Case in point: I just updated a trivial app on my phone, and had to agree to a 59-page EULA. If I ever meet the guy who wrote that EULA, I will be strongly tempted to drop-kick him in the teeth. I am not a lawyer, I don't speak legalese, and I sure as hell can't be reasonably expected to read 59 pages of said legalese just to decide whether or not I want to use my phone as a crappy flashlight. I consider such extreme perversion of reason an act of aggression. It is grossly counter-productive, and in the case of TFA, explicitly destructive and hate-fueled.
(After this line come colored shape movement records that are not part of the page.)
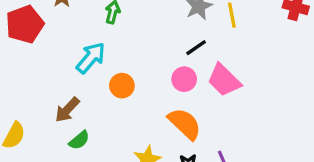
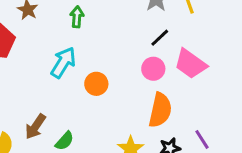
brown arrow: (67, 110) -> (35, 127), moved
orange semicircle: (185, 124) -> (160, 110), turned 68

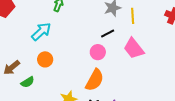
pink trapezoid: (190, 64) -> (134, 48), moved
orange circle: (96, 84) -> (45, 59), moved

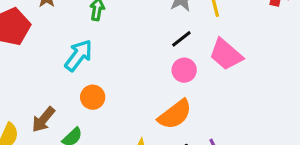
pink circle: (98, 52) -> (184, 70), moved
orange semicircle: (95, 80) -> (175, 114), turned 35

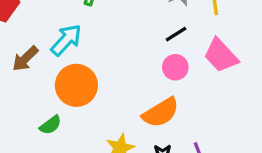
orange circle: (93, 97) -> (76, 85), size x1.6
brown arrow: (43, 119) -> (25, 59), moved

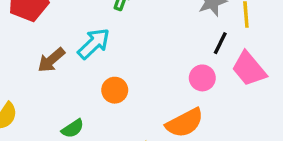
black line: (176, 34) -> (220, 43), moved, turned -35
orange circle: (76, 85) -> (115, 90), moved, size x0.6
The problem is that kids will be kids. The kids were not misbehaving, as far as we know, they were just learning to ride a bike. That an elderly woman fell, got injured (as tends to happen all-too easily once you reach that age), and died (as also tends to happen at that age), is just the way life goes.
Had they bumped into a non-sickly person, like me for example, I might have stumbled a bit, or even fallen over depending on where and how fast they hit me, but I would have gotten back up, dusted off and spooked the two little snots away. I certainly would not be suing them over my lightly bruised knee.
There was no tort here. If anything, the "victim" failed to secure appropriate medical coverage for herself. Or maybe it was just their time to die. One thing is certain: the kids didn't kill her. A well-lived life did. Chances are, even if she had been living in Canada, with our socialized health insurance taking care of her, she would have reached the same fate. The difference here is the family would not be facing exorbitant medical bills, and thus would not have a monetary excuse to move forward with their selfish, self-hating, self-incriminating litigious vendetta.
That Judge should be disbarred and repeatedly run over by fat kids on tricycles.